Милгрей не ответил. Он лишь поджал губы и печально улыбнулся. Обойдя зловонную черную лужу на полу, Рэндольф окинул ее очередным брезгливым взглядом.
– В тот день твой любимый вермут и женщина сыграли с тобой жестокую шутку, – констатировал он. – Надеюсь, это вся гадость, которая в тебе была. Я пока оставлю тебя, но позову лекарей и уборщиков. Сейчас они будут тебе более полезны, чем я.
– Ты сказал, что это комната настоятеля, а где он сам?
– Ведет службу внизу, в молельном зале. Каждый день по много часов идут массовые службы о твоем выздоровлении. На них присутствуют тысячи прихожан. Думаю, им будет приятно узнать, что Незримый услышал их молитвы и привел тебя в чувства.
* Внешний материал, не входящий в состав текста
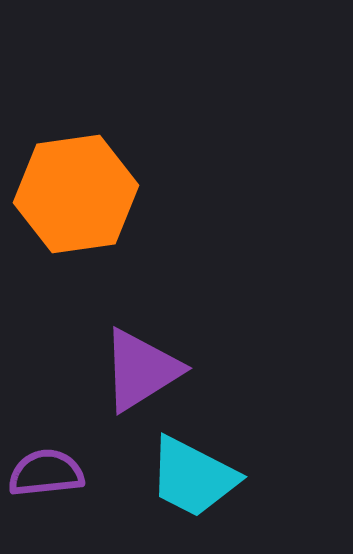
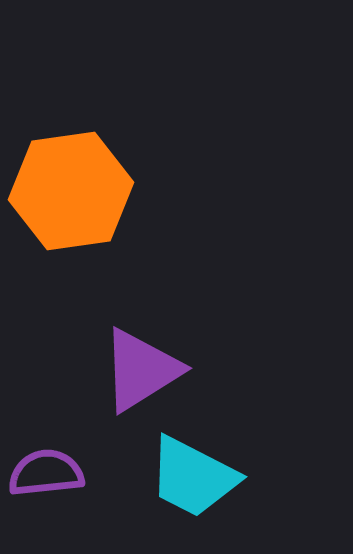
orange hexagon: moved 5 px left, 3 px up
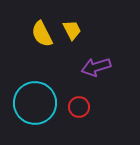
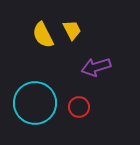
yellow semicircle: moved 1 px right, 1 px down
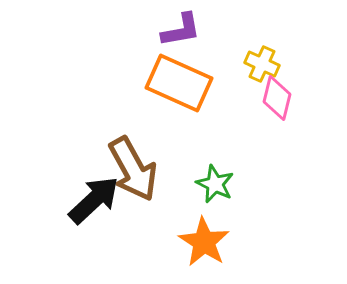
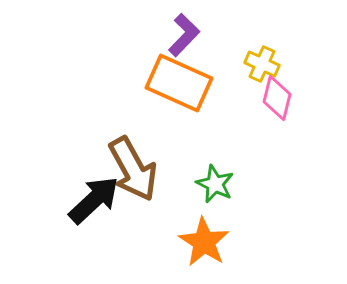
purple L-shape: moved 3 px right, 5 px down; rotated 36 degrees counterclockwise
Лично я, не вижу другого объяснения такому внезапному улучшению.
Рэндольф был уже у двери, когда Векториус озвучил свою последнюю просьбу:
– Попроси, пожалуйста, преподобного, как закончит службу зайти ко мне.
– Само собой, Векториус.
Милгрей вышел из комнаты, аккуратно прикрыв за собой дверь, а ослабленный правитель остался наедине со своим скверным самочувствием и не менее скверными мыслями. Воспоминания о Рене, ее улыбке, мелодичном голосе, знойном красивом теле заставляли его сердце сжиматься и колоть. При этом осознание всех последствий ее подлых деяний и своей безрассудной беспечности кипятили его едва прочистившуюся от колдовской отравы кровь. Как же она могла так поступить с ним! Как она могла!